My spider ran for 6 hours on the server. It scraped 50,000 products successfully. Or did it? I had no idea.
The console output was gone. No logs saved. No way to check what happened. Did it hit errors? Which pages failed? How many items were actually scraped? I had no clue.
That's when I learned that logs aren't optional. They're essential. Let me show you how to save, manage, and organize Scrapy logs properly.
The Problem: Console Logs Disappear
What Happens by Default
When you run Scrapy:
scrapy crawl myspider
Logs appear in console:
2024-01-15 10:30:22 [scrapy.core.engine] INFO: Spider opened
2024-01-15 10:30:23 [scrapy.core.engine] DEBUG: Crawled (200) <GET https://example.com>
2024-01-15 10:30:24 [myspider] INFO: Scraped item: {'name': 'Product 1'}
But when spider finishes:
- Console clears
- Logs gone forever
- No way to review what happened
On a server with nohup:
- Logs go to nohup.out
- File grows huge
- Mixed with other output
- Hard to search
You need:
- Logs saved to specific files
- Organized by spider and date
- Easy to find and search
- Automatic cleanup
Basic Log File Configuration
Method 1: Command Line
Simplest way:
scrapy crawl myspider --logfile=spider.log
All logs go to spider.log.
Method 2: Settings (Better)
In settings.py:
# Enable log file
LOG_FILE = 'logs/spider.log'
# Set log level
LOG_LEVEL = 'INFO' # Options: DEBUG, INFO, WARNING, ERROR, CRITICAL
Now every spider run saves to that file.
Understanding Log Levels
DEBUG (Most verbose)
- Every request and response
- Selector queries
- Middleware operations
- Use for development only
INFO (Default)
- Spider opened/closed
- Items scraped
- Requests made
- Good for production
WARNING
- Potential issues
- Retries
- Ignored requests
ERROR
- Actual errors
- Failed requests
- Pipeline errors
CRITICAL
- Severe errors only
- Spider crashes
My recommendation: Use INFO for production, DEBUG for development.
Timestamped Log Files
Don't overwrite logs!

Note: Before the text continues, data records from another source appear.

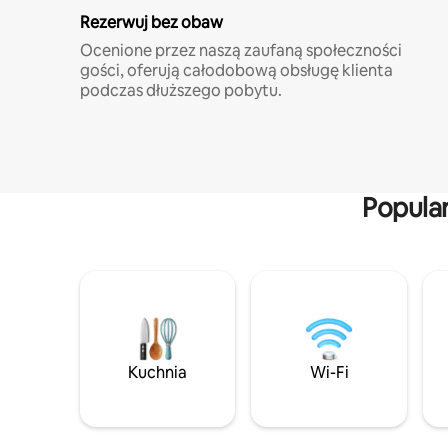
Rezerwuj bez obaw
Ocenione przez naszą zaufaną społeczności
gości, oferują całodobową obsługę klienta
podczas dłuższego pobytu.
Popula
Kuchnia
Wi-Fi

Use timestamps:
Dynamic Log File Name
# settings.py
from datetime import datetime
LOG_FILE = f'logs/spider_{datetime.now().strftime("%Y%m%d_%H%M%S")}.log'
Creates files like:
logs/spider_20240115_103022.log
logs/spider_20240115_143155.log
logs/spider_20240115_180420.log
Each run gets its own log file!
Per-Spider Log Files
Different log for each spider:
# In spider file
class MySpider(scrapy.Spider):
name = 'myspider'
custom_settings = {
'LOG_FILE': f'logs/{name}_{datetime.now().strftime("%Y%m%d_%H%M%S")}.log'
}
Or in settings with spider name:
# settings.py
from datetime import datetime
def get_log_file(spider_name):
timestamp = datetime.now().strftime("%Y%m%d_%H%M%S")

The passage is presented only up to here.